• **Exercise description**
From the first line to the last, print the material exactly, skipping the pictures.
--- Information shown ---
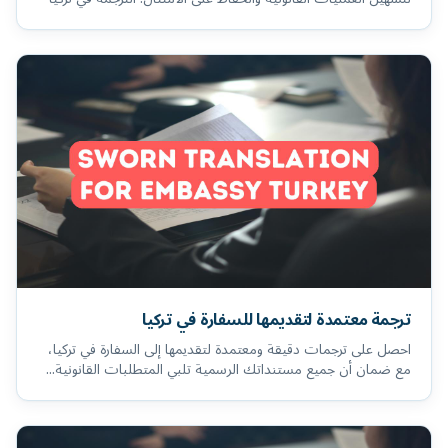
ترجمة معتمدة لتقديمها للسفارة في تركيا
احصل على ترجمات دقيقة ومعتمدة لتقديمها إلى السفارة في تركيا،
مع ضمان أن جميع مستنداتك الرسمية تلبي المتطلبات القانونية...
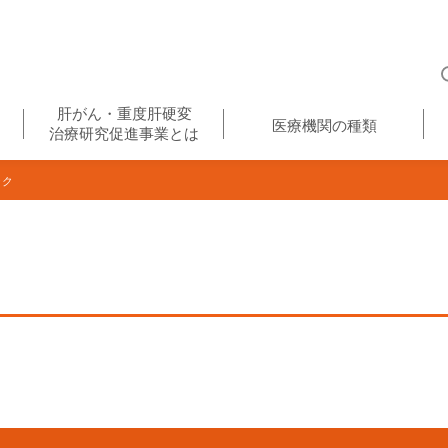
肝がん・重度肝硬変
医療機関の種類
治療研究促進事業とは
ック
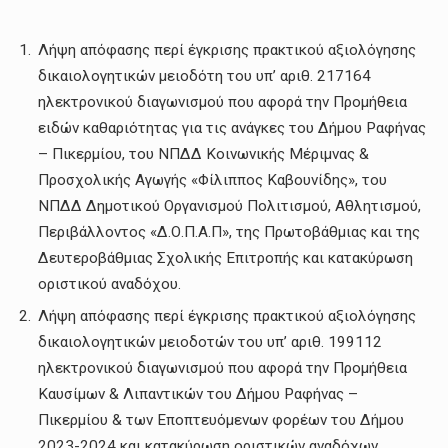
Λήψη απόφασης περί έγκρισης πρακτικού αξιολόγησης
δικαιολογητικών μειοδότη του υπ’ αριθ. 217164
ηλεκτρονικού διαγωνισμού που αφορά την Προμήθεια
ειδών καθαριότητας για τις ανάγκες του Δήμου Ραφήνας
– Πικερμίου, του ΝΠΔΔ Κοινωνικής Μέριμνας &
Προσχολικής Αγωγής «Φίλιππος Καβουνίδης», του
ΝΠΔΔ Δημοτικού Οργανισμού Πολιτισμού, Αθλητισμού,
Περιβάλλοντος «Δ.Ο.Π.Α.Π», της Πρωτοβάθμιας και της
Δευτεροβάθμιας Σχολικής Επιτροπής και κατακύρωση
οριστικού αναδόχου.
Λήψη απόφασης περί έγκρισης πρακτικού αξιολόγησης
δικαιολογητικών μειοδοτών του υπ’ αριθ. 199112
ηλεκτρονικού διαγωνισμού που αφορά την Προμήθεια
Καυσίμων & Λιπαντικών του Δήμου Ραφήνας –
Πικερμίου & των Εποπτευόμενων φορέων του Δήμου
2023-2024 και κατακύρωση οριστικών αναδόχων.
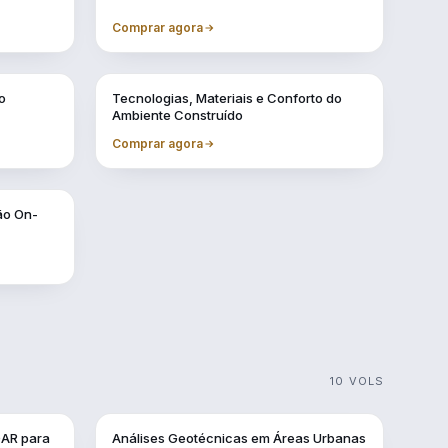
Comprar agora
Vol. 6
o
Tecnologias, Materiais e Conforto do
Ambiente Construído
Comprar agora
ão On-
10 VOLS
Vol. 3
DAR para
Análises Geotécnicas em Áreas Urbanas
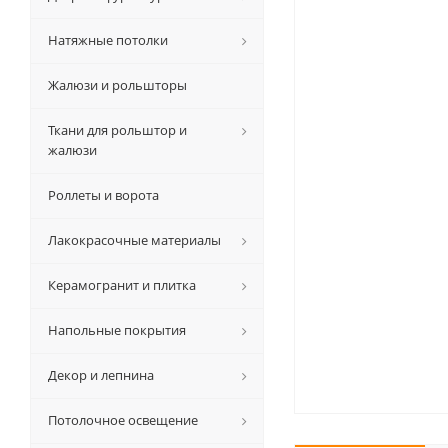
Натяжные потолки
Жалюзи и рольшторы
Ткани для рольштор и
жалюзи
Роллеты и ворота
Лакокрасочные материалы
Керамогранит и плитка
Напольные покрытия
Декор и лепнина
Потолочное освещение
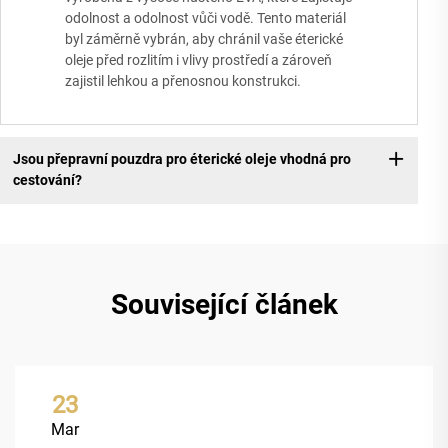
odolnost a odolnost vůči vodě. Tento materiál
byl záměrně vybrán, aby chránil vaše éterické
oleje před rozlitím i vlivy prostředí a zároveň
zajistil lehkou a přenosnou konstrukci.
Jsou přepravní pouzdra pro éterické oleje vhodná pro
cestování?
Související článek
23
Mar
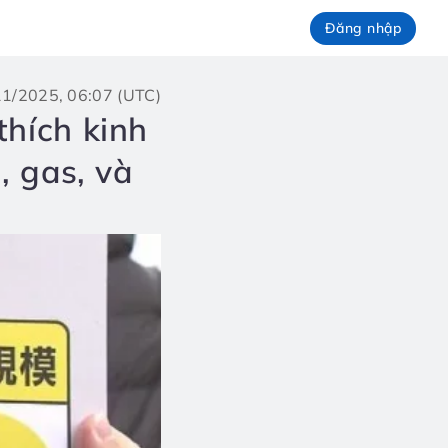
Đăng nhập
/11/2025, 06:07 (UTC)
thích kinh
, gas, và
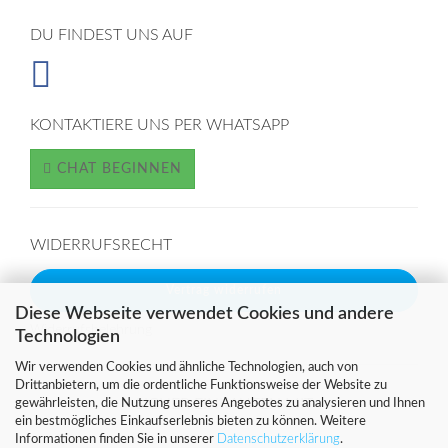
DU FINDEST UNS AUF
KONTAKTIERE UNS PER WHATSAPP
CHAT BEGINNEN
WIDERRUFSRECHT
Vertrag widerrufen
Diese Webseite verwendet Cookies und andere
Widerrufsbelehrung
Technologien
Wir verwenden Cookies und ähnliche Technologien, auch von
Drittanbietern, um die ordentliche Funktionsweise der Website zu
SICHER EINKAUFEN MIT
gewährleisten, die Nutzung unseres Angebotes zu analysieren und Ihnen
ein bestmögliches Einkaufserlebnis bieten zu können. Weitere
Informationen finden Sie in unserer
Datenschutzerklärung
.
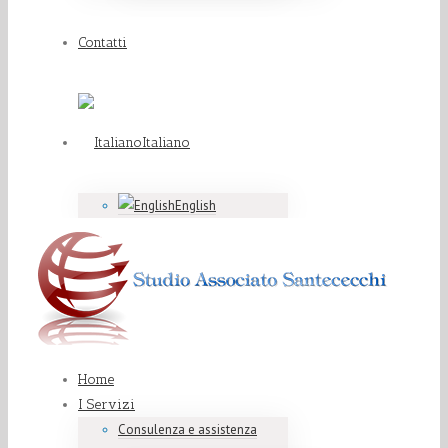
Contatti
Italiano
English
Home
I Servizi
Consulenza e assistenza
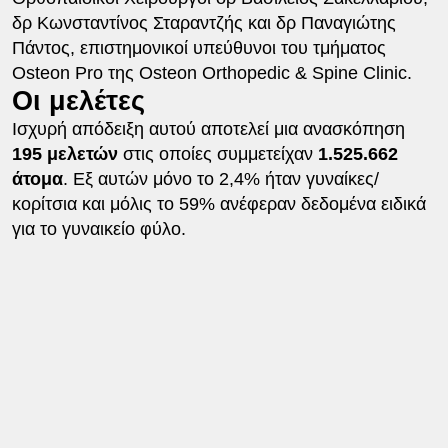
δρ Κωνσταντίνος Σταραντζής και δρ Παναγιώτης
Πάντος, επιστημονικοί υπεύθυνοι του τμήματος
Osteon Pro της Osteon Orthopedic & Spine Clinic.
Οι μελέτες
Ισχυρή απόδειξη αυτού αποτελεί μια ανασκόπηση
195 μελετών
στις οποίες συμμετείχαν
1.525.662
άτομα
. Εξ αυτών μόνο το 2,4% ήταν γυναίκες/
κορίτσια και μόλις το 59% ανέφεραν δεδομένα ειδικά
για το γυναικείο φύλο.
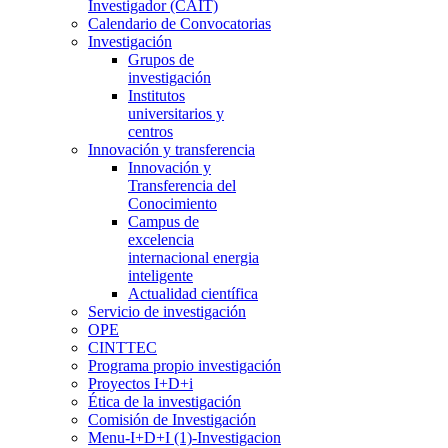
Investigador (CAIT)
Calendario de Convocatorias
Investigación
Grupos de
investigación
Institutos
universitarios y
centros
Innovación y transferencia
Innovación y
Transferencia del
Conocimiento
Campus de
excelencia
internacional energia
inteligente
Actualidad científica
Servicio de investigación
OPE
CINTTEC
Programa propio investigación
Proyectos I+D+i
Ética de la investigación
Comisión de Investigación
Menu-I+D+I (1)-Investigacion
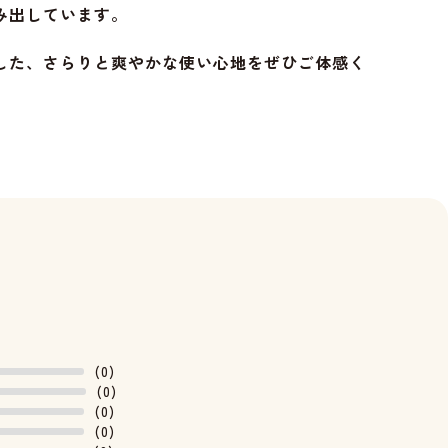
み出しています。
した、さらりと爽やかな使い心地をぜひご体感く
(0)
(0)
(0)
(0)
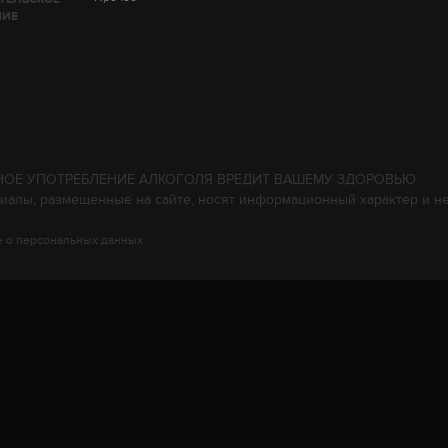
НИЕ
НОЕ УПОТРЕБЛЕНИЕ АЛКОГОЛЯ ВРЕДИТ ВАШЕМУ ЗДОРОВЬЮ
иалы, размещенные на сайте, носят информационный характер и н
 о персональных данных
---
• **Result**
ترجمة معتمدة لتقديمها للسفارة في تركيا
احصل على ترجمات دقيقة ومعتمدة لتقديمها إلى السفارة في تركيا،
مع ضمان أن جميع مستنداتك الرسمية تلبي المتطلبات القانونية...
肝がん・重度肝硬変
医療機関の種類
治療研究促進事業とは
ック
Λήψη απόφασης περί έγκρισης πρακτικού αξιολόγησης
δικαιολογητικών μειοδότη του υπ’ αριθ. 217164
ηλεκτρονικού διαγωνισμού που αφορά την Προμήθεια
ειδών καθαριότητας για τις ανάγκες του Δήμου Ραφήνας
– Πικερμίου, του ΝΠΔΔ Κοινωνικής Μέριμνας &
Προσχολικής Αγωγής «Φίλιππος Καβουνίδης», του
ΝΠΔΔ Δημοτικού Οργανισμού Πολιτισμού, Αθλητισμού,
Περιβάλλοντος «Δ.Ο.Π.Α.Π», της Πρωτοβάθμιας και της
Δευτεροβάθμιας Σχολικής Επιτροπής και κατακύρωση
οριστικού αναδόχου.
Λήψη απόφασης περί έγκρισης πρακτικού αξιολόγησης
δικαιολογητικών μειοδοτών του υπ’ αριθ. 199112
ηλεκτρονικού διαγωνισμού που αφορά την Προμήθεια
Καυσίμων & Λιπαντικών του Δήμου Ραφήνας –
Πικερμίου & των Εποπτευόμενων φορέων του Δήμου
2023-2024 και κατακύρωση οριστικών αναδόχων.
Comprar agora
Vol. 6
o
Tecnologias, Materiais e Conforto do
Ambiente Construído
Comprar agora
ão On-
10 VOLS
Vol. 3
DAR para
Análises Geotécnicas em Áreas Urbanas
Натяжные потолки
Жалюзи и рольшторы
Ткани для рольштор и
жалюзи
Роллеты и ворота
Лакокрасочные материалы
Керамогранит и плитка
Напольные покрытия
Декор и лепнина
Потолочное освещение
odolnost a odolnost vůči vodě. Tento materiál
byl záměrně vybrán, aby chránil vaše éterické
oleje před rozlitím i vlivy prostředí a zároveň
zajistil lehkou a přenosnou konstrukci.
Jsou přepravní pouzdra pro éterické oleje vhodná pro
cestování?
Související článek
23
Mar
Đăng nhập
/11/2025, 06:07 (UTC)
thích kinh
, gas, và
DU FINDEST UNS AUF
KONTAKTIERE UNS PER WHATSAPP
CHAT BEGINNEN
WIDERRUFSRECHT
Vertrag widerrufen
Diese Webseite verwendet Cookies und andere
Widerrufsbelehrung
Technologien
Wir verwenden Cookies und ähnliche Technologien, auch von
Drittanbietern, um die ordentliche Funktionsweise der Website zu
SICHER EINKAUFEN MIT
gewährleisten, die Nutzung unseres Angebotes zu analysieren und Ihnen
ein bestmögliches Einkaufserlebnis bieten zu können. Weitere
Informationen finden Sie in unserer
Datenschutzerklärung
.
Contatti
Italiano
English
Home
I Servizi
Consulenza e assistenza
δρ Κωνσταντίνος Σταραντζής και δρ Παναγιώτης
Πάντος, επιστημονικοί υπεύθυνοι του τμήματος
Osteon Pro της Osteon Orthopedic & Spine Clinic.
Οι μελέτες
Ισχυρή απόδειξη αυτού αποτελεί μια ανασκόπηση
195 μελετών
στις οποίες συμμετείχαν
1.525.662
άτομα
. Εξ αυτών μόνο το 2,4% ήταν γυναίκες/
κορίτσια και μόλις το 59% ανέφεραν δεδομένα ειδικά
για το γυναικείο φύλο.
Investigador (CAIT)
Calendario de Convocatorias
Investigación
Grupos de
investigación
Institutos
universitarios y
centros
Innovación y transferencia
Innovación y
Transferencia del
Conocimiento
Campus de
excelencia
internacional energia
inteligente
Actualidad científica
Servicio de investigación
OPE
CINTTEC
Programa propio investigación
Proyectos I+D+i
Ética de la investigación
Comisión de Investigación
Menu-I+D+I (1)-Investigacion
み出しています。
した、さらりと爽やかな使い心地をぜひご体感く
(0)
(0)
(0)
(0)
НИЕ
НОЕ УПОТРЕБЛЕНИЕ АЛКОГОЛЯ ВРЕДИТ ВАШЕМУ ЗДОРОВЬЮ
иалы, размещенные на сайте, носят информационный характер и н
 о персональных данных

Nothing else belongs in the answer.